---------- Given records ----------

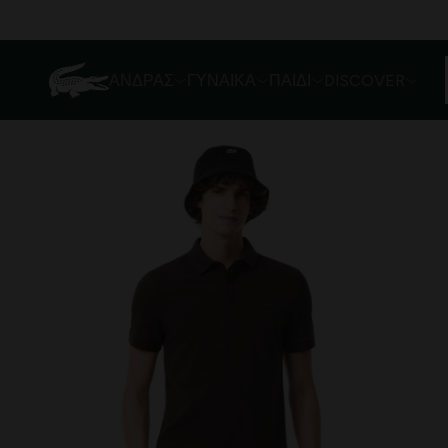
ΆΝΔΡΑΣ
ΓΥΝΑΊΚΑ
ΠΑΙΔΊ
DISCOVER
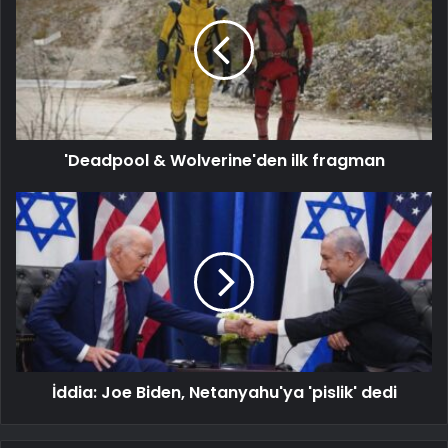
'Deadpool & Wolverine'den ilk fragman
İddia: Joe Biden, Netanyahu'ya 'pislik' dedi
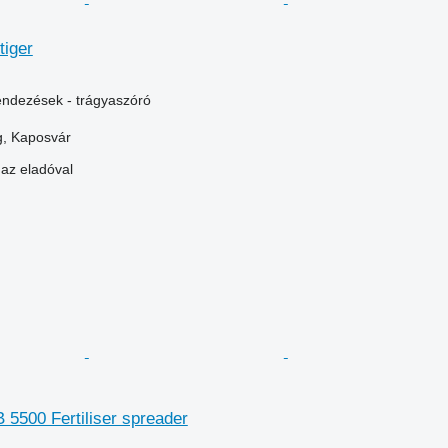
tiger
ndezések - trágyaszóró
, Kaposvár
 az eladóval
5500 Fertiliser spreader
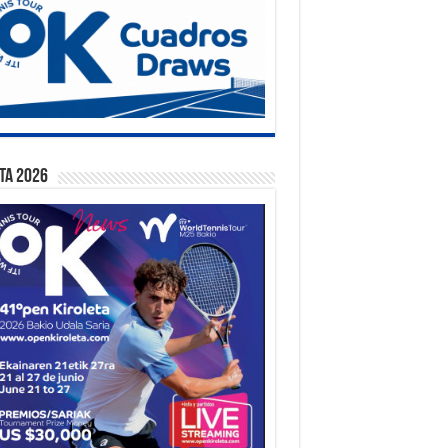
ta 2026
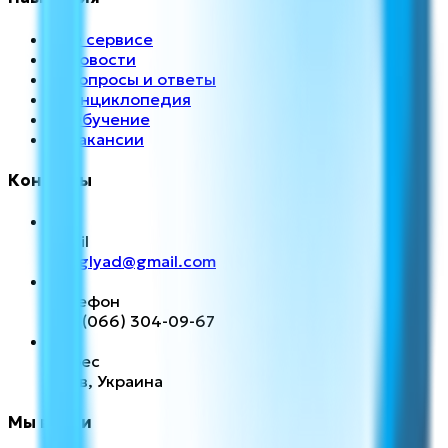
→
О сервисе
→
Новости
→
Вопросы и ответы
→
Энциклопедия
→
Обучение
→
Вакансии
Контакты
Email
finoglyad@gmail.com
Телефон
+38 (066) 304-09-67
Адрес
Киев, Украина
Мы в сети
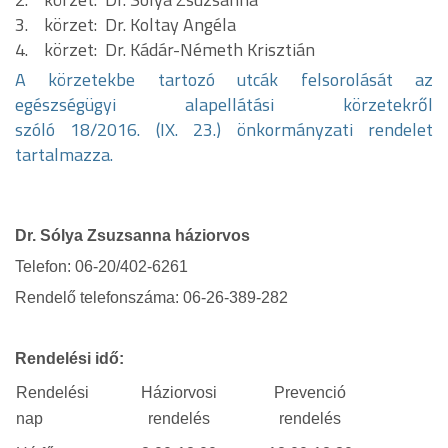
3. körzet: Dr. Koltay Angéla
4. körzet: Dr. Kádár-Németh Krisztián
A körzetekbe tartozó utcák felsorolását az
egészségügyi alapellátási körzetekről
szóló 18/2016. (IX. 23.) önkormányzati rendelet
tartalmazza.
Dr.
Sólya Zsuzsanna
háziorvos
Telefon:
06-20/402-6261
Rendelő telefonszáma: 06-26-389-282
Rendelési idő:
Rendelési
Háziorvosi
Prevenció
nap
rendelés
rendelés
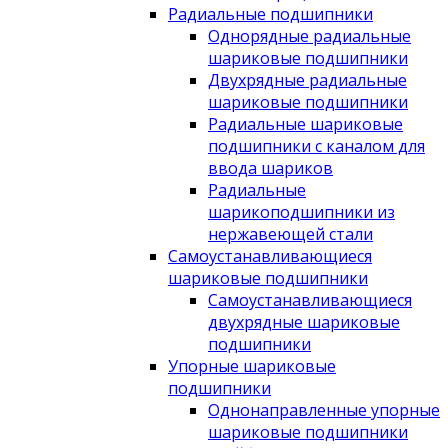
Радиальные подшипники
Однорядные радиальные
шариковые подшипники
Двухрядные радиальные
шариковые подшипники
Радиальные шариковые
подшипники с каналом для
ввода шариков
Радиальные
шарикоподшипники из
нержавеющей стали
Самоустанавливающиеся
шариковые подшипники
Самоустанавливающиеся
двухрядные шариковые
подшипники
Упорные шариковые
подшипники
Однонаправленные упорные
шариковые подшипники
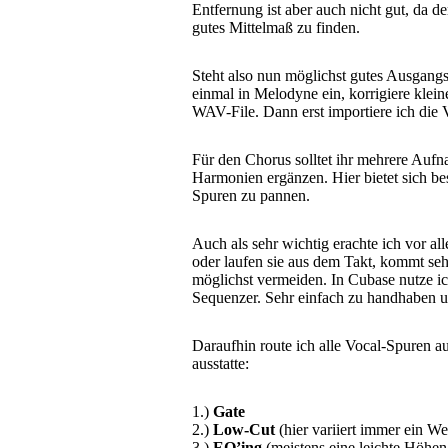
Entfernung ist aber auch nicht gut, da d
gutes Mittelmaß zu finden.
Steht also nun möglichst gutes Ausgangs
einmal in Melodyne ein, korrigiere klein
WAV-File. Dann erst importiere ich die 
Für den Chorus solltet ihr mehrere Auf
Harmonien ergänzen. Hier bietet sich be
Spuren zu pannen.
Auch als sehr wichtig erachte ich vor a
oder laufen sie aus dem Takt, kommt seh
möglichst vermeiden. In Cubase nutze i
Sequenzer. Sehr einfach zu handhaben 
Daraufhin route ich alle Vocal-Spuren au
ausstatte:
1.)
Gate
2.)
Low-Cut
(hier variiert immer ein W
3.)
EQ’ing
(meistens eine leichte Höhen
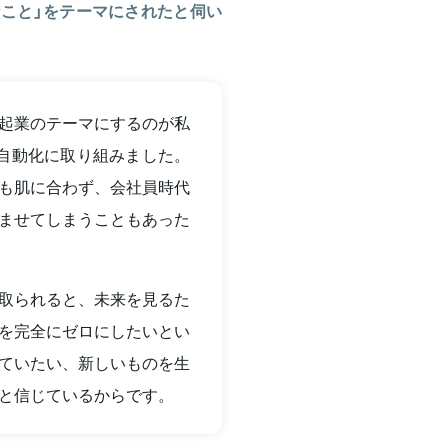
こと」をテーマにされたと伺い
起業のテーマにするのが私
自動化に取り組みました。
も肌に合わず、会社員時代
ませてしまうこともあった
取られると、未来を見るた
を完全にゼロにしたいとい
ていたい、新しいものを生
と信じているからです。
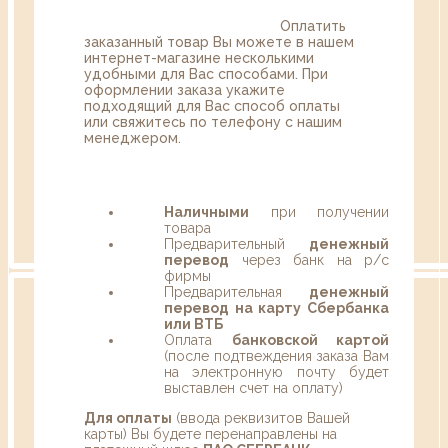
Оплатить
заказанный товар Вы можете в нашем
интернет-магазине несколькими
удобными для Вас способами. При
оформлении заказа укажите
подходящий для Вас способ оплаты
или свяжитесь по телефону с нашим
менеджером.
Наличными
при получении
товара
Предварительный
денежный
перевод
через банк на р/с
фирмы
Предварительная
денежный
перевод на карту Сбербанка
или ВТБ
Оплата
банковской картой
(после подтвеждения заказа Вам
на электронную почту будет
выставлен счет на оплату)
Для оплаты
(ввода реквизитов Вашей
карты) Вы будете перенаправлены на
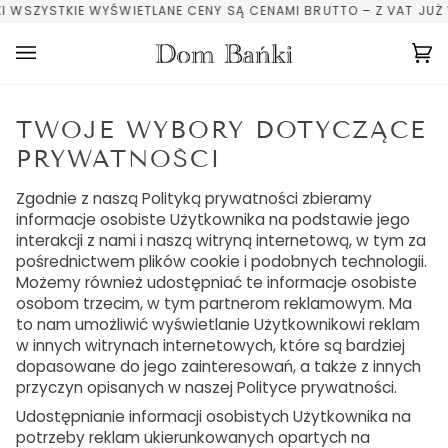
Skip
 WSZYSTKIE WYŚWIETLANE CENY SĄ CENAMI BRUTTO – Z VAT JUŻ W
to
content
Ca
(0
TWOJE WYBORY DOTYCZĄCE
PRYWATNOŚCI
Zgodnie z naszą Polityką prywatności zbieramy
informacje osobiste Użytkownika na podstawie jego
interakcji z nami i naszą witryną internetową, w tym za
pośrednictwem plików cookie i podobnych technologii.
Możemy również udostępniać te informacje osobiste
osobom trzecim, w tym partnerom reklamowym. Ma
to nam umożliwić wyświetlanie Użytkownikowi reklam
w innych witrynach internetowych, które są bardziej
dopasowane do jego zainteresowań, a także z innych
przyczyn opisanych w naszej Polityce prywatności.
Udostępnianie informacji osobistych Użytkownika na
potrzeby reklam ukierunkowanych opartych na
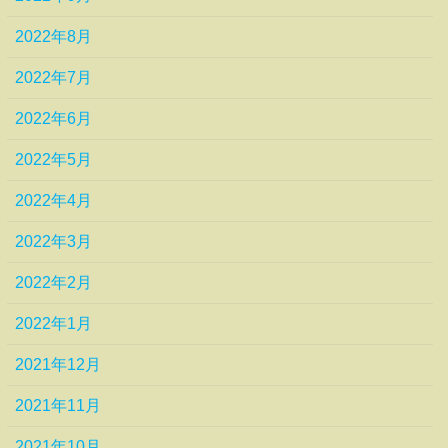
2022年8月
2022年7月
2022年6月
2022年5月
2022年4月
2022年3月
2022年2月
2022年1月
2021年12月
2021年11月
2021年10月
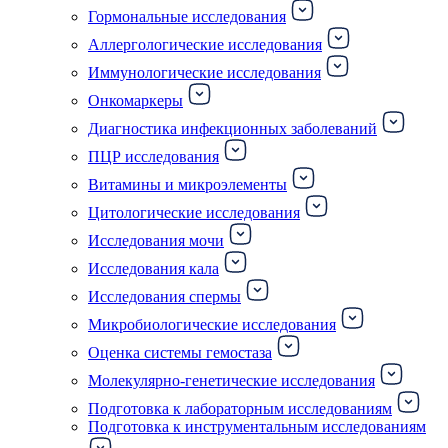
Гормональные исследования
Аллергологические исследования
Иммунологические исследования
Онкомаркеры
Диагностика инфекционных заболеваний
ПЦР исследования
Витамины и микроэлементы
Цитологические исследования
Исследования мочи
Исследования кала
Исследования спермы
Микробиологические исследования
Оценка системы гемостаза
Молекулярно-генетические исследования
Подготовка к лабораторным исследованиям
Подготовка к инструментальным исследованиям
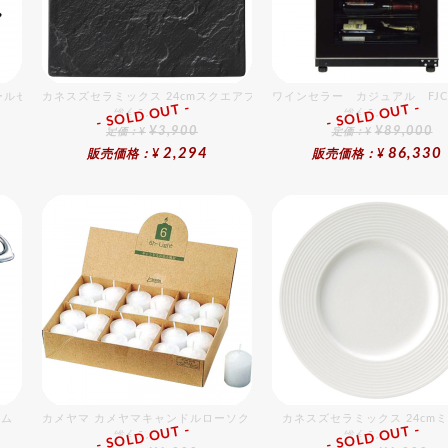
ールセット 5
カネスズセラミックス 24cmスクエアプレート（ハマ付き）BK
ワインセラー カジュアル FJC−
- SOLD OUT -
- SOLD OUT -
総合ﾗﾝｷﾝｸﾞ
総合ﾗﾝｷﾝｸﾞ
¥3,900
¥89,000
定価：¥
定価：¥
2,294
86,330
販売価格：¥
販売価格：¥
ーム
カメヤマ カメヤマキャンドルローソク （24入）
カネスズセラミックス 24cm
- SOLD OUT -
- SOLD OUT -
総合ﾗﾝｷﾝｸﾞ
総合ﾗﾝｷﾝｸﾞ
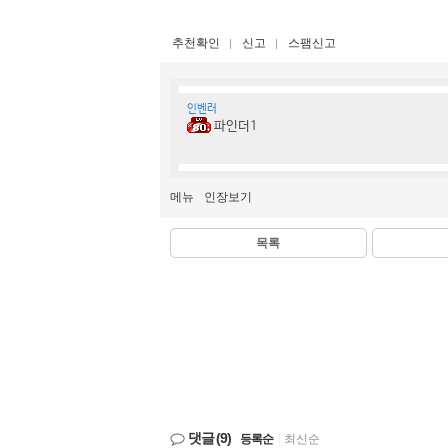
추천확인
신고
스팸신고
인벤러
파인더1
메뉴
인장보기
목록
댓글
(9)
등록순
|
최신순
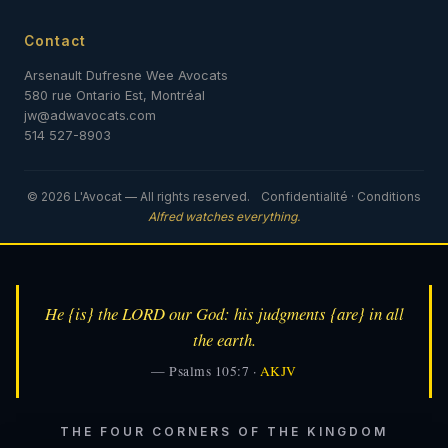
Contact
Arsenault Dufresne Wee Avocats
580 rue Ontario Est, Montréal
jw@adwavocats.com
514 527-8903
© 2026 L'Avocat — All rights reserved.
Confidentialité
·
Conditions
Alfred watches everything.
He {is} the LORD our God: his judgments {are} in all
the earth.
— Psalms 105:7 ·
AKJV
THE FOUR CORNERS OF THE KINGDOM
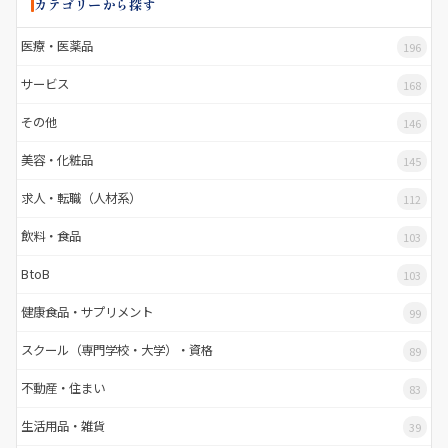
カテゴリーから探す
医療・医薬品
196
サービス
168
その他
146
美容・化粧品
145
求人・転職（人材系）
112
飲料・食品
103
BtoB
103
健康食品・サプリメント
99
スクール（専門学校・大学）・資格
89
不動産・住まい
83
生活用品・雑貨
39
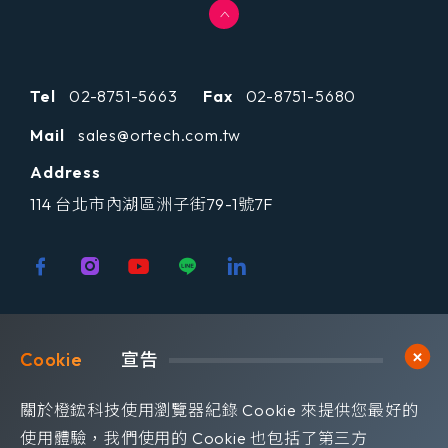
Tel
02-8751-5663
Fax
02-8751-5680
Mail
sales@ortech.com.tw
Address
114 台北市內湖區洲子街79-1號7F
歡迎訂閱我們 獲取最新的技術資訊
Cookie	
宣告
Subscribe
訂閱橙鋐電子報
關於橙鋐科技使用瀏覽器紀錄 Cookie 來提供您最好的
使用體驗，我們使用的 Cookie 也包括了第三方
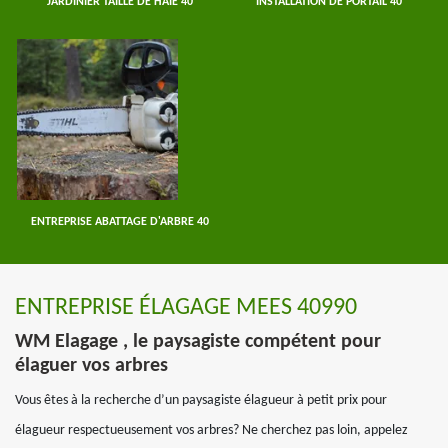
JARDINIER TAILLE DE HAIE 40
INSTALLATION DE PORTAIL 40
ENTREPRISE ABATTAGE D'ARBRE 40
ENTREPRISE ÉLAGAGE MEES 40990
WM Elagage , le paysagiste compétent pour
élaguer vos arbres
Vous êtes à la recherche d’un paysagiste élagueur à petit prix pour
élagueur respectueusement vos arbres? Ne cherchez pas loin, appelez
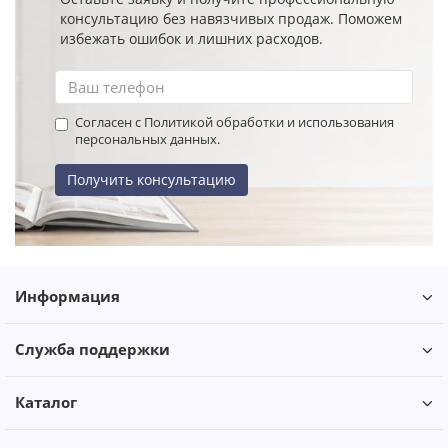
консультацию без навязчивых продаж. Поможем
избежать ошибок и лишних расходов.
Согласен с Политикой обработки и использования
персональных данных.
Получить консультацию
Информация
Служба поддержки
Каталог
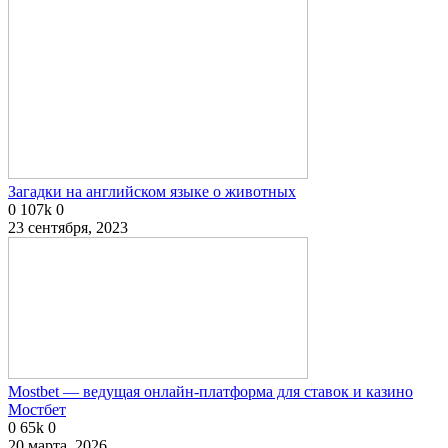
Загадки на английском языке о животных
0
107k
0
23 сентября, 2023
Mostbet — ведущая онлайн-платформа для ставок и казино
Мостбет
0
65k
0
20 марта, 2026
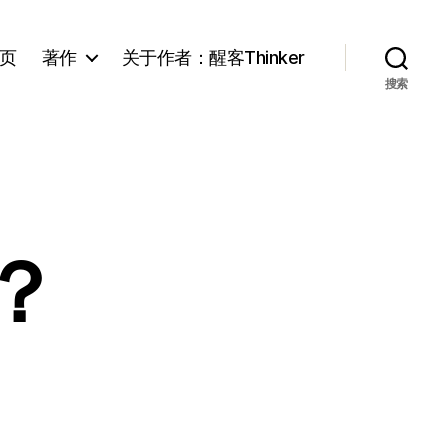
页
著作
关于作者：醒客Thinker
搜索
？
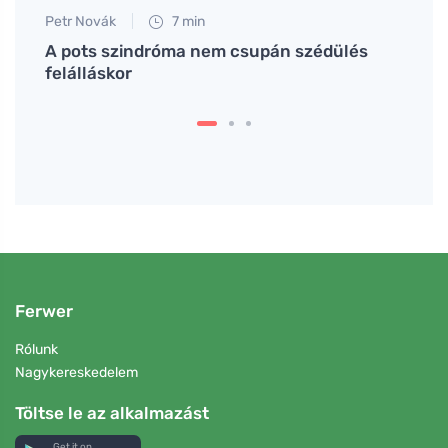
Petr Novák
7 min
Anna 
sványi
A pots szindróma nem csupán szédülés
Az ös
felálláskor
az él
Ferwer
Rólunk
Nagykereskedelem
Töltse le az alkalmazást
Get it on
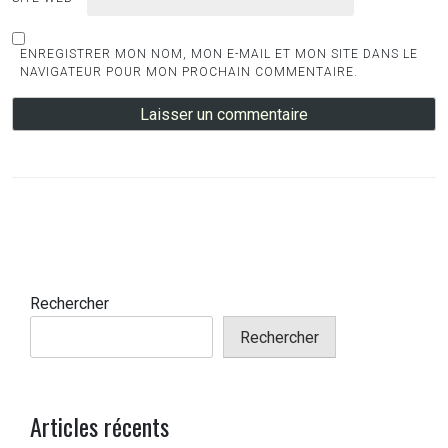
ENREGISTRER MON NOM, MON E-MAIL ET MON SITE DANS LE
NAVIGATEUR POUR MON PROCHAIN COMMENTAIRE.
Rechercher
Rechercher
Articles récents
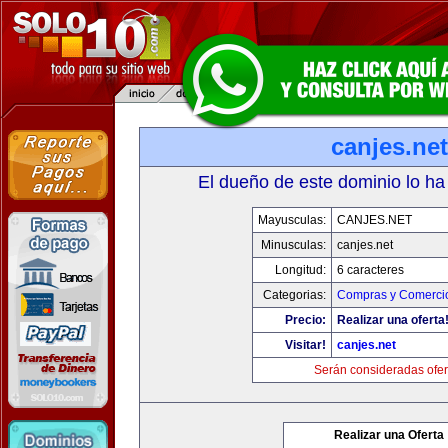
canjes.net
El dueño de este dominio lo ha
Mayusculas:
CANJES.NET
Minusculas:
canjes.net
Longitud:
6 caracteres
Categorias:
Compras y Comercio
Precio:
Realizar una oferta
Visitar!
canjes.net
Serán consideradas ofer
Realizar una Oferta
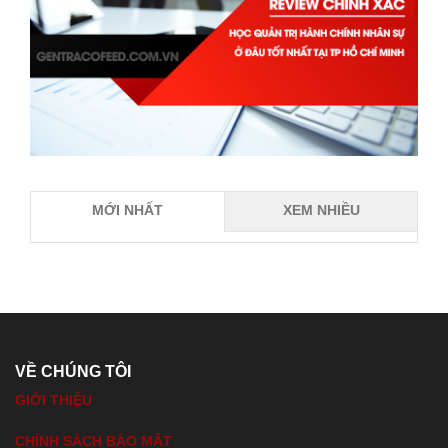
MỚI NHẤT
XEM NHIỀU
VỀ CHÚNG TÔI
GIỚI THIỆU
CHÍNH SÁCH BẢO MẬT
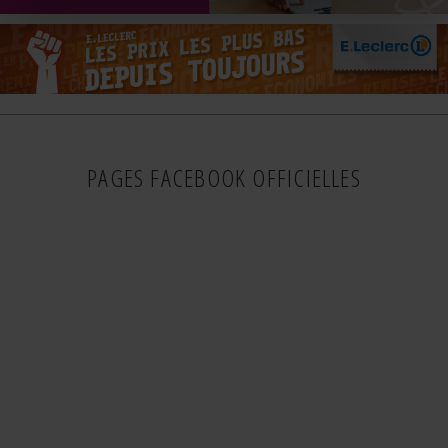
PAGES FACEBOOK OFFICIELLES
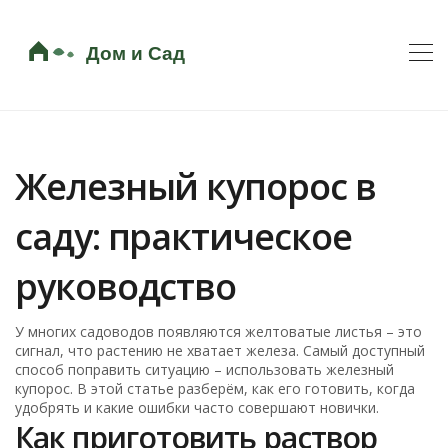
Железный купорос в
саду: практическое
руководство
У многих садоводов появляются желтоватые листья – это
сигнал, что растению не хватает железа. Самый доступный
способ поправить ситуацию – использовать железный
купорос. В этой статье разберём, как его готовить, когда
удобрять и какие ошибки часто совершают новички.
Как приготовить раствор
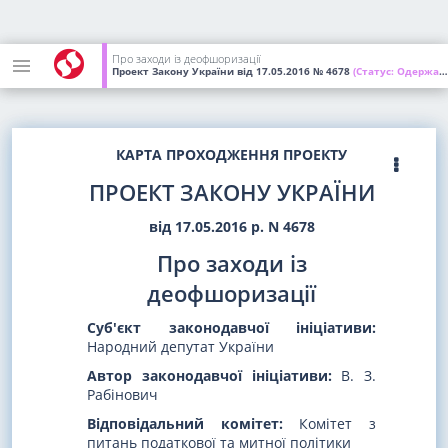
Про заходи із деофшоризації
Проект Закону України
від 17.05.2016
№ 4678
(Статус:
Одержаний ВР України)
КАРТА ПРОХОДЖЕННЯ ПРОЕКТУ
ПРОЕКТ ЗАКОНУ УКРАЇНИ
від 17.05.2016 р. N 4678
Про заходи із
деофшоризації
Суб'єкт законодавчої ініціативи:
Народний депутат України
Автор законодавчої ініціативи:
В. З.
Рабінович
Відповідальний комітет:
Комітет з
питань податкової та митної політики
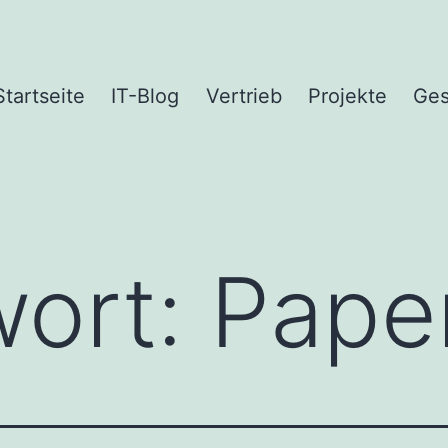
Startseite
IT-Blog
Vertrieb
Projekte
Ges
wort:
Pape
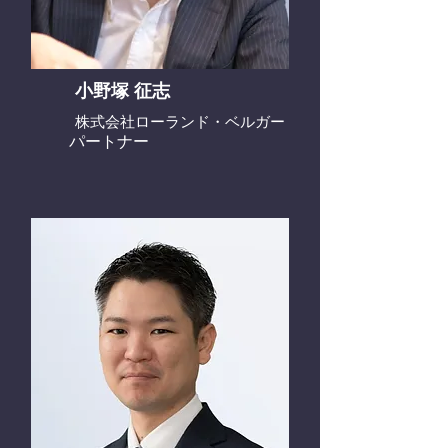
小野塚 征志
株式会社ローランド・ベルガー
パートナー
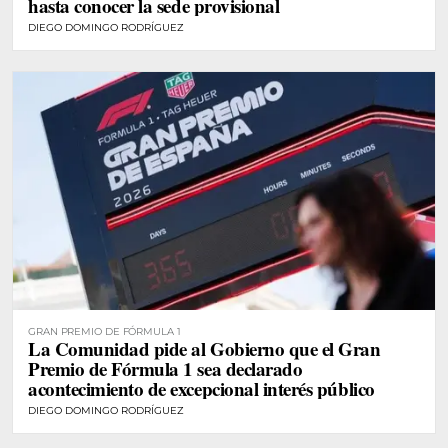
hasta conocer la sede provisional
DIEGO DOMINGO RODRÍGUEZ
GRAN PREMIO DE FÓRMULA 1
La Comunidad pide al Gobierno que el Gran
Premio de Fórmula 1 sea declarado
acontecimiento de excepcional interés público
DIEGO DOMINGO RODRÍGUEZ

----------

[To do]
Transcribe only this stretch of the data: the line with "02-8751-5663", the line with "ENTREPRISE ABATTAGE D'ARBRE 40", and every line in between. Leave out the pictures.

[Answer for the task]
02-8751-5663
Fax
02-8751-5680
Mail
sales@ortech.com.tw
Address
114 台北市內湖區洲子街79-1號7F
歡迎訂閱我們 獲取最新的技術資訊
Cookie	
宣告
Subscribe
訂閱橙鋐電子報
關於橙鋐科技使用瀏覽器紀錄 Cookie 來提供您最好的
使用體驗，我們使用的 Cookie 也包括了第三方
JARDINIER TAILLE DE HAIE 40
INSTALLATION DE PORTAIL 40
ENTREPRISE ABATTAGE D'ARBRE 40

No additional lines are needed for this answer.